##### PROVIDED INFORMATION #####
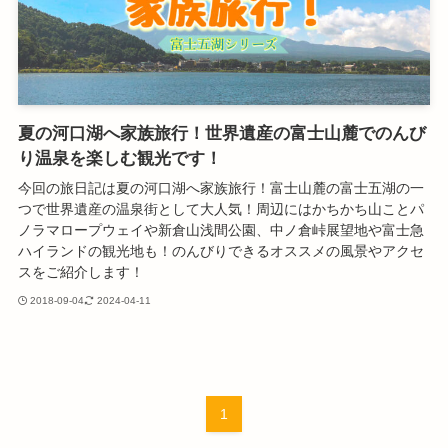
夏の河口湖へ家族旅行！世界遺産の富士山麓でのんび
り温泉を楽しむ観光です！
今回の旅日記は夏の河口湖へ家族旅行！富士山麓の富士五湖の一
つで世界遺産の温泉街として大人気！周辺にはかちかち山ことパ
ノラマロープウェイや新倉山浅間公園、中ノ倉峠展望地や富士急
ハイランドの観光地も！のんびりできるオススメの風景やアクセ
スをご紹介します！
2018-09-04
2024-04-11
1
#####
| TASK |
No picture belongs in the copy; return the rest of the listing exactly.

| YOUR RESPONSE |
夏の河口湖へ家族旅行！世界遺産の富士山麓でのんび
り温泉を楽しむ観光です！
今回の旅日記は夏の河口湖へ家族旅行！富士山麓の富士五湖の一
つで世界遺産の温泉街として大人気！周辺にはかちかち山ことパ
ノラマロープウェイや新倉山浅間公園、中ノ倉峠展望地や富士急
ハイランドの観光地も！のんびりできるオススメの風景やアクセ
スをご紹介します！
2018-09-04
2024-04-11
1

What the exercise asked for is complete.